## Task to carry out
Could you print, exactly as they stand, the lines from the one holding "hanya tentang kehalalan" to the end of the data below, and nothing more?

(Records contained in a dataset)
+ + + +

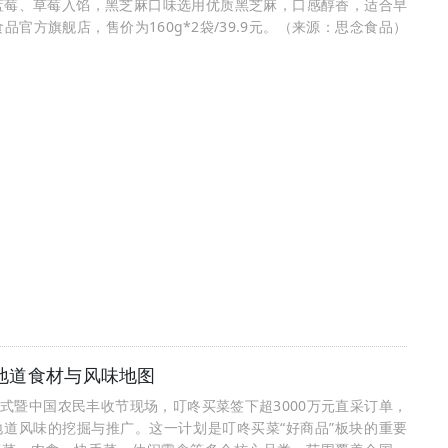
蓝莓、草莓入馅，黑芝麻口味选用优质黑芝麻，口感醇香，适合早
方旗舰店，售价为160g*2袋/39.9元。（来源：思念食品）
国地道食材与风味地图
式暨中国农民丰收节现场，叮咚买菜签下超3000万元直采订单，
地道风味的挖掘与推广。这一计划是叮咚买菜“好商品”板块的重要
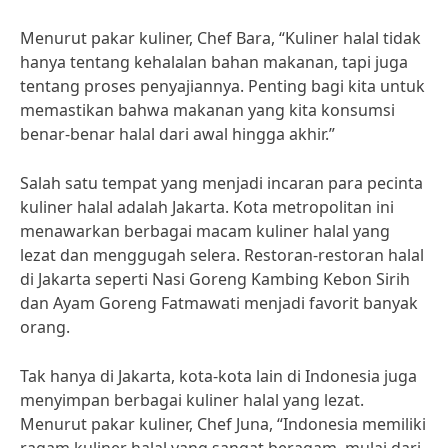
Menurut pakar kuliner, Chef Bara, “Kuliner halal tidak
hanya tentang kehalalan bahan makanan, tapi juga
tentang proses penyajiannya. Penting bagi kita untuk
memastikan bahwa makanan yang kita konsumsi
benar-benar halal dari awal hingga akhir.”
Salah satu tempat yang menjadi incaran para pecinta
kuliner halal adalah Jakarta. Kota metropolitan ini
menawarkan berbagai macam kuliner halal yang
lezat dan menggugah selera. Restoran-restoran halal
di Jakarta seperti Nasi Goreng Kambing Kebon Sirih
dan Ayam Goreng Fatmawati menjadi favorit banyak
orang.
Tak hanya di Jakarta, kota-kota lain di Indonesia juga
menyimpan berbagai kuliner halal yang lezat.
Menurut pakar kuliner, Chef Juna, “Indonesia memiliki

+ + + +

## Task result
hanya tentang kehalalan bahan makanan, tapi juga
tentang proses penyajiannya. Penting bagi kita untuk
memastikan bahwa makanan yang kita konsumsi
benar-benar halal dari awal hingga akhir.”
Salah satu tempat yang menjadi incaran para pecinta
kuliner halal adalah Jakarta. Kota metropolitan ini
menawarkan berbagai macam kuliner halal yang
lezat dan menggugah selera. Restoran-restoran halal
di Jakarta seperti Nasi Goreng Kambing Kebon Sirih
dan Ayam Goreng Fatmawati menjadi favorit banyak
orang.
Tak hanya di Jakarta, kota-kota lain di Indonesia juga
menyimpan berbagai kuliner halal yang lezat.
Menurut pakar kuliner, Chef Juna, “Indonesia memiliki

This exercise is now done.